(Beginning of Provided information)

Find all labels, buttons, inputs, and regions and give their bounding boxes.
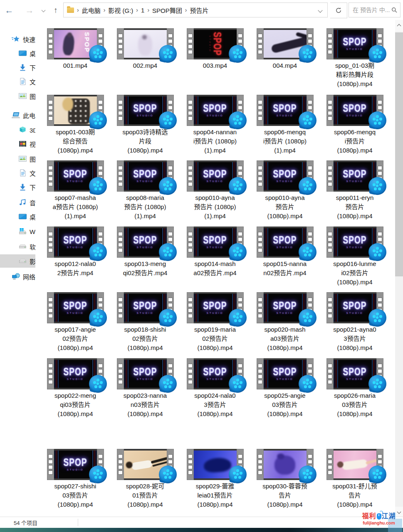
file-item[interactable]: spop030-蓉蓉预 告片 (1080p).mp4 <box>250 449 320 509</box>
file-name[interactable]: spop06-mengq i预告片 (1080p).mp4 <box>322 128 387 155</box>
file-thumbnail[interactable]: SPOPSTUDIO <box>257 292 314 323</box>
file-thumbnail[interactable] <box>117 449 174 480</box>
file-name[interactable]: spop027-shishi 03预告片 (1080p).mp4 <box>43 482 108 509</box>
file-item[interactable]: SPOPSTUDIOspop04-nannan i预告片 (1080p) (1)… <box>180 95 250 155</box>
file-thumbnail[interactable]: SPOPSTUDIO <box>47 449 104 480</box>
sidebar-item-picture-4[interactable]: 图片 <box>0 89 35 103</box>
file-thumbnail[interactable]: SPOPSTUDIO <box>47 292 104 323</box>
sidebar-item-document-3[interactable]: 文档 <box>0 75 35 88</box>
sidebar-item-document-9[interactable]: 文档 <box>0 166 35 180</box>
breadcrumb-item-2[interactable]: 影视 (G:) <box>108 6 133 15</box>
file-thumbnail[interactable] <box>117 28 174 59</box>
file-name[interactable]: spop031-舒儿预 告片 (1080p).mp4 <box>322 482 387 509</box>
file-thumbnail[interactable]: SPOPSTUDIO <box>187 95 244 126</box>
file-item[interactable]: SPOPSTUDIOspop03诗诗精选 片段 (1080p).mp4 <box>110 95 180 155</box>
file-thumbnail[interactable]: SPOPSTUDIO <box>117 292 174 323</box>
sidebar-item-this-pc-5[interactable]: 此电脑 <box>0 108 35 122</box>
file-name[interactable]: spop018-shishi 02预告片 (1080p).mp4 <box>113 325 178 352</box>
file-name[interactable]: spop_01-03期 精彩热舞片段 (1080p).mp4 <box>322 61 387 89</box>
file-thumbnail[interactable]: SPOPSTUDIO <box>326 95 383 126</box>
file-thumbnail[interactable]: SPOPSTUDIO <box>187 292 244 323</box>
file-item[interactable]: SPOPSTUDIOspop_01-03期 精彩热舞片段 (1080p).mp4 <box>320 28 390 89</box>
file-name[interactable]: spop012-nala0 2预告片.mp4 <box>43 259 108 278</box>
recent-locations-button[interactable] <box>38 3 48 17</box>
file-name[interactable]: spop013-meng qi02预告片.mp4 <box>113 259 178 278</box>
sidebar-item-drive-15[interactable]: 影视 (G:) <box>0 254 35 268</box>
file-thumbnail[interactable]: SPOPSTUDIO <box>257 160 314 192</box>
file-thumbnail[interactable] <box>326 449 383 480</box>
search-input[interactable] <box>352 6 391 14</box>
file-name[interactable]: spop030-蓉蓉预 告片 (1080p).mp4 <box>252 482 317 509</box>
file-name[interactable]: spop021-ayna0 3预告片 (1080p).mp4 <box>322 325 387 352</box>
file-name[interactable]: spop011-eryn 预告片 (1080p).mp4 <box>322 193 387 221</box>
file-name[interactable]: spop024-nala0 3预告片 (1080p).mp4 <box>183 391 247 419</box>
file-item[interactable]: SPOPSTUDIOspop017-angie 02预告片 (1080p).mp… <box>40 292 110 352</box>
file-thumbnail[interactable]: SPOPSTUDIO <box>326 358 383 389</box>
breadcrumb-item-4[interactable]: SPOP舞团 <box>152 6 182 15</box>
file-item[interactable]: SPOPSTUDIOspop023-nanna n03预告片 (1080p).m… <box>110 358 180 419</box>
scrollbar-up-button[interactable] <box>395 20 403 32</box>
file-item[interactable]: SPOPSTUDIOspop021-ayna0 3预告片 (1080p).mp4 <box>320 292 390 352</box>
file-item[interactable]: 004.mp4 <box>250 28 320 70</box>
sidebar-item-download-2[interactable]: 下载 <box>0 61 35 74</box>
file-item[interactable]: 002.mp4 <box>110 28 180 70</box>
file-thumbnail[interactable]: SPOPSTUDIO <box>257 358 314 389</box>
file-name[interactable]: spop04-nannan i预告片 (1080p) (1).mp4 <box>183 128 247 155</box>
breadcrumb-item-5[interactable]: 预告片 <box>190 6 208 15</box>
file-thumbnail[interactable]: SPOPSTUDIO <box>257 95 314 126</box>
file-thumbnail[interactable]: SPOPSTUDIO <box>187 358 244 389</box>
file-item[interactable]: spop029-蕾雅 leia01预告片 (1080p).mp4 <box>180 449 250 509</box>
file-item[interactable]: spop031-舒儿预 告片 (1080p).mp4 <box>320 449 390 509</box>
file-name[interactable]: spop06-mengq i预告片 (1080p) (1).mp4 <box>252 128 317 155</box>
file-name[interactable]: spop020-mash a03预告片 (1080p).mp4 <box>252 325 317 352</box>
file-item[interactable]: SPOPSTUDIOspop014-mash a02预告片.mp4 <box>180 227 250 278</box>
file-item[interactable]: SPOPSTUDIOspop010-ayna 预告片 (1080p).mp4 <box>250 160 320 221</box>
file-name[interactable]: spop017-angie 02预告片 (1080p).mp4 <box>43 325 108 352</box>
file-item[interactable]: SPOPSTUDIOspop018-shishi 02预告片 (1080p).m… <box>110 292 180 352</box>
file-item[interactable]: SPOPSTUDIOspop011-eryn 预告片 (1080p).mp4 <box>320 160 390 221</box>
file-thumbnail[interactable]: SPOPSTUDIO <box>47 160 104 192</box>
breadcrumb-item-1[interactable]: 此电脑 <box>82 6 101 15</box>
sidebar-item-network-16[interactable]: 网络 <box>0 270 35 283</box>
vertical-scrollbar[interactable] <box>395 20 403 517</box>
file-item[interactable]: SPOPSTUDIOspop027-shishi 03预告片 (1080p).m… <box>40 449 110 509</box>
back-button[interactable]: ← <box>2 3 16 17</box>
file-item[interactable]: SPOPSTUDIOspop016-lunme i02预告片 (1080p).m… <box>320 227 390 287</box>
file-thumbnail[interactable]: SPOPSTUDIO <box>187 227 244 258</box>
file-thumbnail[interactable]: SPOP <box>47 28 104 59</box>
file-thumbnail[interactable]: SPOPSTUDIO <box>326 28 383 59</box>
file-name[interactable]: spop028-妮可 01预告片 (1080p).mp4 <box>113 482 178 509</box>
file-name[interactable]: spop01-003期 综合预告 (1080p).mp4 <box>43 128 108 155</box>
file-name[interactable]: spop08-maria 预告片 (1080p) (1).mp4 <box>113 193 178 221</box>
file-thumbnail[interactable]: SPOPSTUDIO <box>187 160 244 192</box>
address-dropdown-button[interactable] <box>316 6 324 14</box>
file-name[interactable]: spop029-蕾雅 leia01预告片 (1080p).mp4 <box>183 482 247 509</box>
sidebar-item-cube-6[interactable]: 3D 对象 <box>0 123 35 136</box>
file-name[interactable]: spop023-nanna n03预告片 (1080p).mp4 <box>113 391 178 419</box>
file-item[interactable]: SPOPSTUDIO003.mp4 <box>180 28 250 70</box>
sidebar-item-download-10[interactable]: 下载 <box>0 180 35 194</box>
file-thumbnail[interactable]: SPOPSTUDIO <box>257 227 314 258</box>
sidebar-item-music-11[interactable]: 音乐 <box>0 196 35 209</box>
file-thumbnail[interactable]: SPOPSTUDIO <box>187 28 244 59</box>
file-item[interactable]: SPOPSTUDIOspop022-meng qi03预告片 (1080p).m… <box>40 358 110 419</box>
file-thumbnail[interactable]: SPOPSTUDIO <box>326 292 383 323</box>
up-button[interactable]: ↑ <box>49 3 62 17</box>
file-item[interactable]: SPOPSTUDIOspop012-nala0 2预告片.mp4 <box>40 227 110 278</box>
file-thumbnail[interactable]: SPOPSTUDIO <box>47 358 104 389</box>
sidebar-item-drive-windows-13[interactable]: Windows (C:) <box>0 225 35 238</box>
file-thumbnail[interactable]: SPOPSTUDIO <box>326 160 383 192</box>
file-thumbnail[interactable] <box>187 449 244 480</box>
file-item[interactable]: SPOPSTUDIOspop025-angie 03预告片 (1080p).mp… <box>250 358 320 419</box>
file-name[interactable]: spop03诗诗精选 片段 (1080p).mp4 <box>113 128 178 155</box>
sidebar-item-desktop-1[interactable]: 桌面 <box>0 47 35 60</box>
breadcrumb-item-3[interactable]: 1 <box>141 7 144 14</box>
file-name[interactable]: spop07-masha a预告片 (1080p) (1).mp4 <box>43 193 108 221</box>
forward-button[interactable]: → <box>23 3 36 17</box>
scrollbar-thumb[interactable] <box>395 32 403 276</box>
file-item[interactable]: spop028-妮可 01预告片 (1080p).mp4 <box>110 449 180 509</box>
file-thumbnail[interactable]: SPOPSTUDIO <box>117 227 174 258</box>
file-thumbnail[interactable]: SPOPSTUDIO <box>117 160 174 192</box>
sidebar-item-video-7[interactable]: 视频 <box>0 137 35 150</box>
file-name[interactable]: spop010-ayna 预告片 (1080p) (1).mp4 <box>183 193 247 221</box>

(End of Provided information)

Considering only lines that hold the word "scrollbar", work out how many appear in the listing above and give that number only.

3